- EXERCISE DESCRIPTION:
In the listing below, pick out lines with "Presidente".

- MATERIAL TO PROCESS:

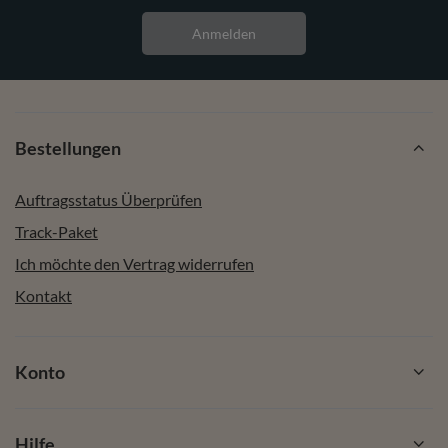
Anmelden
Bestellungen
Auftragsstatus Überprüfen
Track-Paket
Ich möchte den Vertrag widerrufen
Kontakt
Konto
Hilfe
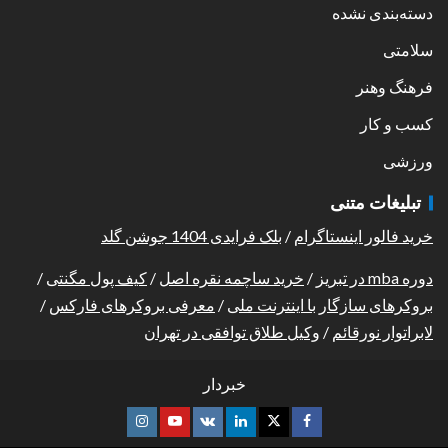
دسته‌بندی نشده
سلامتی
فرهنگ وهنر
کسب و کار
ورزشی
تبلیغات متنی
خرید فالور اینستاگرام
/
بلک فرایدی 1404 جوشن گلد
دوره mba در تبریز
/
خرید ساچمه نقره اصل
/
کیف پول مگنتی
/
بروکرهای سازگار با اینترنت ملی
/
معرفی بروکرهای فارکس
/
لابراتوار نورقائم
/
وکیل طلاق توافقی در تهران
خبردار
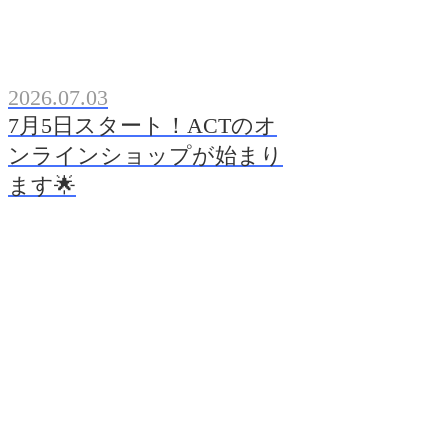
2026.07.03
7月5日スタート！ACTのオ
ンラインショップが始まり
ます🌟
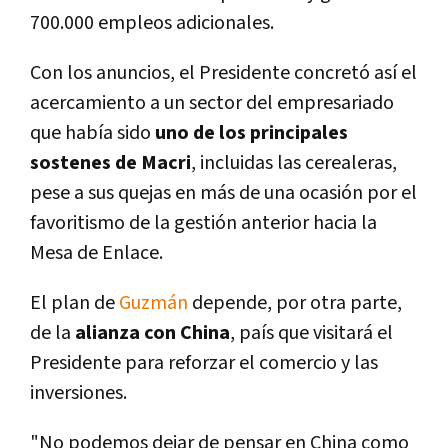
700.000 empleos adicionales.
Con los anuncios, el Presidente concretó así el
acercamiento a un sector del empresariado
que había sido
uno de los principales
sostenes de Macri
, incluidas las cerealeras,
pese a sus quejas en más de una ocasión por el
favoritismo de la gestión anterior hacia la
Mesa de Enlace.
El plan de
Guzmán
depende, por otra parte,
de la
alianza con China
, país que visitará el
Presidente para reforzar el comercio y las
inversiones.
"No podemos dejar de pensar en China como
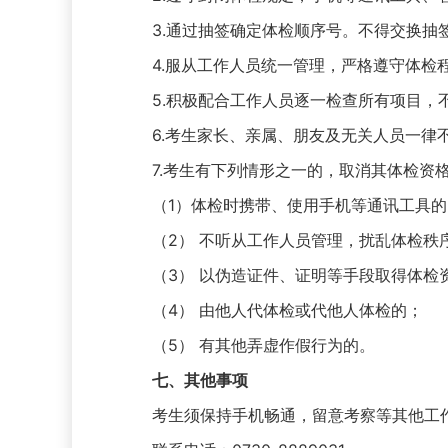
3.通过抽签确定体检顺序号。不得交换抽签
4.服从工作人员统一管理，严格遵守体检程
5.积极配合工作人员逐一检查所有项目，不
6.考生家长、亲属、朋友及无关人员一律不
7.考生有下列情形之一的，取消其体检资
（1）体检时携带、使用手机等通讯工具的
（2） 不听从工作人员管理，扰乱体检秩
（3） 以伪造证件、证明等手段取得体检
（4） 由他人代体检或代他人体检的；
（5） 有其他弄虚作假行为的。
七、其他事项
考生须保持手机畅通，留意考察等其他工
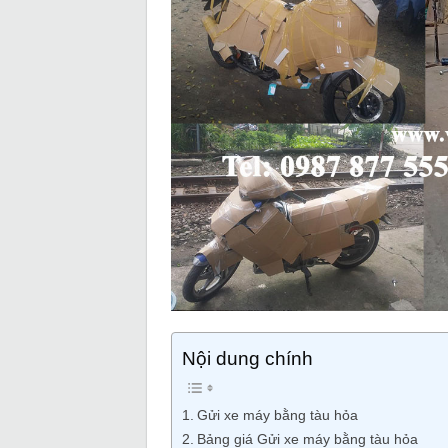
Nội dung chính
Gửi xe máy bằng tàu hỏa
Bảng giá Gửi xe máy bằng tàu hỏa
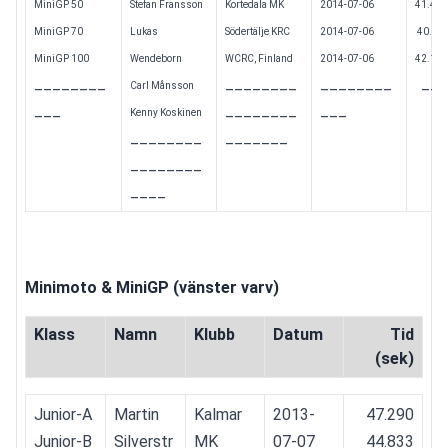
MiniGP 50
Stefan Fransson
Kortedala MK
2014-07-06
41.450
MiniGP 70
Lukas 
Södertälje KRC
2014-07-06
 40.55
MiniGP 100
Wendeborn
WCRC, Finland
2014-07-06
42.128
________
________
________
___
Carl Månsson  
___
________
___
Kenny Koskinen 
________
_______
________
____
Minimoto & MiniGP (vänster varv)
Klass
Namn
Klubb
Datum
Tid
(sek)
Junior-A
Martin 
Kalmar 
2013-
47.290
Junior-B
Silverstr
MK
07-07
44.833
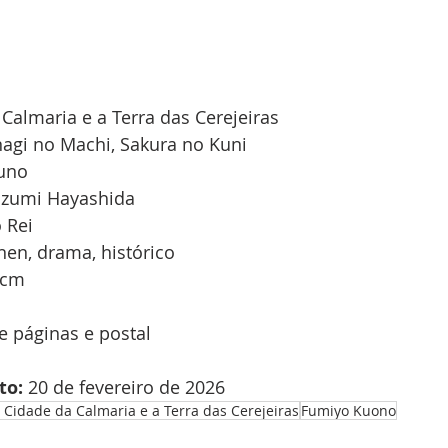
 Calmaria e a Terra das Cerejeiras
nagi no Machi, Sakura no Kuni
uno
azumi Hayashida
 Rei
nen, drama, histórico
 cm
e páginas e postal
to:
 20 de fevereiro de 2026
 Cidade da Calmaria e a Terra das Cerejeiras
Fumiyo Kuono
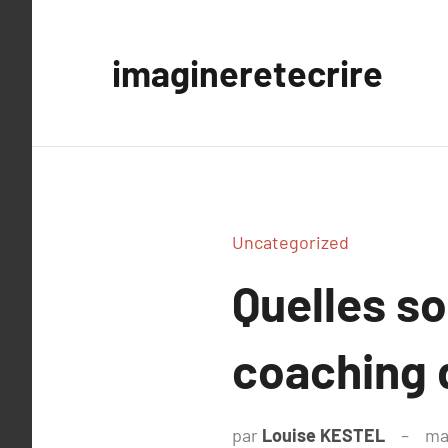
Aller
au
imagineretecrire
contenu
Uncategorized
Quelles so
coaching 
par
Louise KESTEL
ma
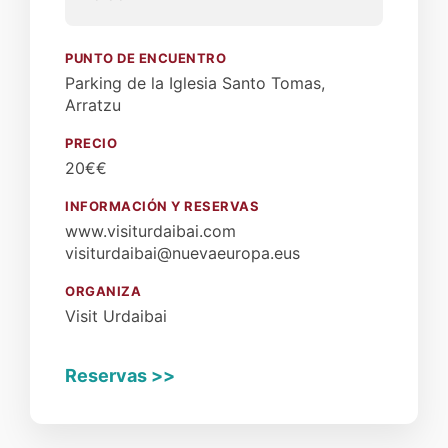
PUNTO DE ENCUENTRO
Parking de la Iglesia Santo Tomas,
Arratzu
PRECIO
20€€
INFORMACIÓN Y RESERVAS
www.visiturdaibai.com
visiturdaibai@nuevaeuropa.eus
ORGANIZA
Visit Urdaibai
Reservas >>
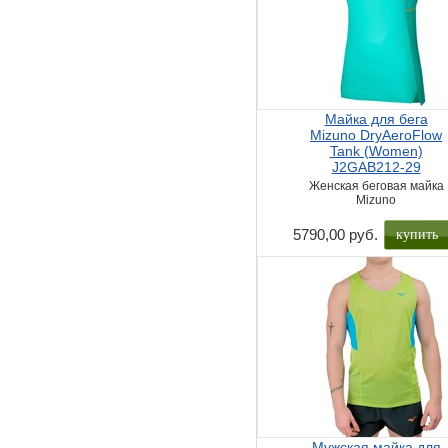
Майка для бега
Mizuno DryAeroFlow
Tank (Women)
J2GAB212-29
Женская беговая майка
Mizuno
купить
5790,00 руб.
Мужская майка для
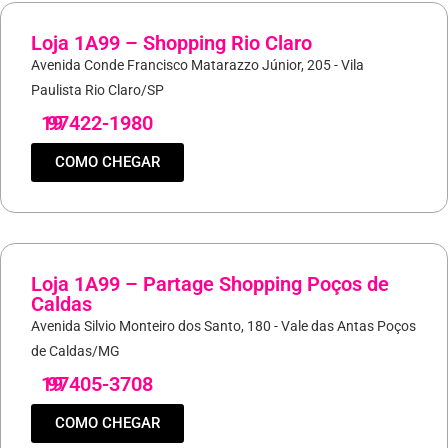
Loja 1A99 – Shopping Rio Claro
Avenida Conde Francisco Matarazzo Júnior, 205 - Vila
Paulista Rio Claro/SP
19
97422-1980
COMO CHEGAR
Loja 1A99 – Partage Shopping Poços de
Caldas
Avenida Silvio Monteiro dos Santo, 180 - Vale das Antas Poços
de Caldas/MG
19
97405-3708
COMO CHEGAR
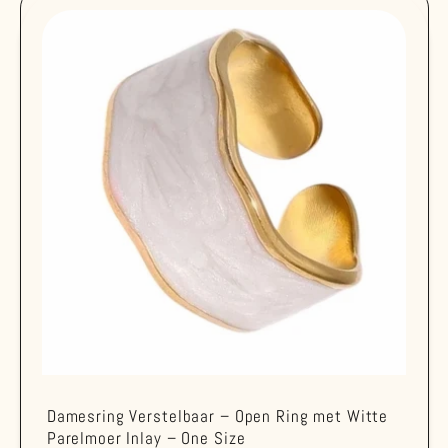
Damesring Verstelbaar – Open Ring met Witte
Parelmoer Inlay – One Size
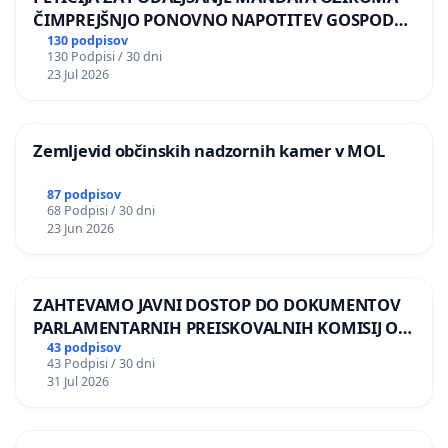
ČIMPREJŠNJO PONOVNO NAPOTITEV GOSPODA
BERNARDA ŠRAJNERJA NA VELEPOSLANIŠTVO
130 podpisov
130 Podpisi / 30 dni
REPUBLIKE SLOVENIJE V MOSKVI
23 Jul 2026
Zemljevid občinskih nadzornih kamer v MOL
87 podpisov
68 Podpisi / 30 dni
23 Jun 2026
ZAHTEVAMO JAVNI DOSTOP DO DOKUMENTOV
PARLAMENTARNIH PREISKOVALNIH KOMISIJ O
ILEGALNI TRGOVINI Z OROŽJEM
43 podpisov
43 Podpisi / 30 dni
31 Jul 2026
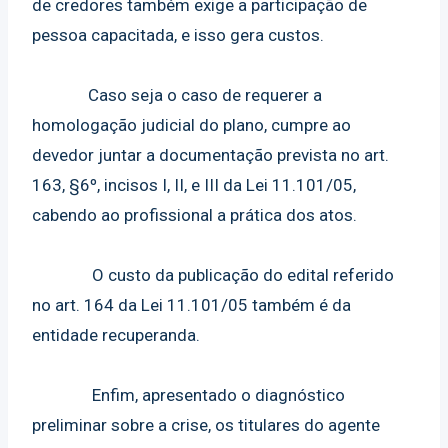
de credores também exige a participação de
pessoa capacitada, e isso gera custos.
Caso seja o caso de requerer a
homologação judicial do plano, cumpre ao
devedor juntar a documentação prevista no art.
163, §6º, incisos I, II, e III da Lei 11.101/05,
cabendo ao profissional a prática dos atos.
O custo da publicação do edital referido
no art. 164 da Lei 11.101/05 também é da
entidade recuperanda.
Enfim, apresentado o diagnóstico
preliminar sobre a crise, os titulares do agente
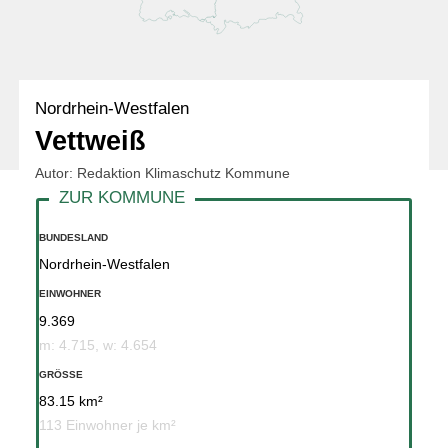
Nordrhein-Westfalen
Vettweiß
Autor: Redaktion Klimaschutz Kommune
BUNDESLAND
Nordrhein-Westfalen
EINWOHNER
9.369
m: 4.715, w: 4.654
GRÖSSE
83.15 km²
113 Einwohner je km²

- EXERCISE SOLUTION:
Con los anuncios, el Presidente concretó así el
Presidente para reforzar el comercio y las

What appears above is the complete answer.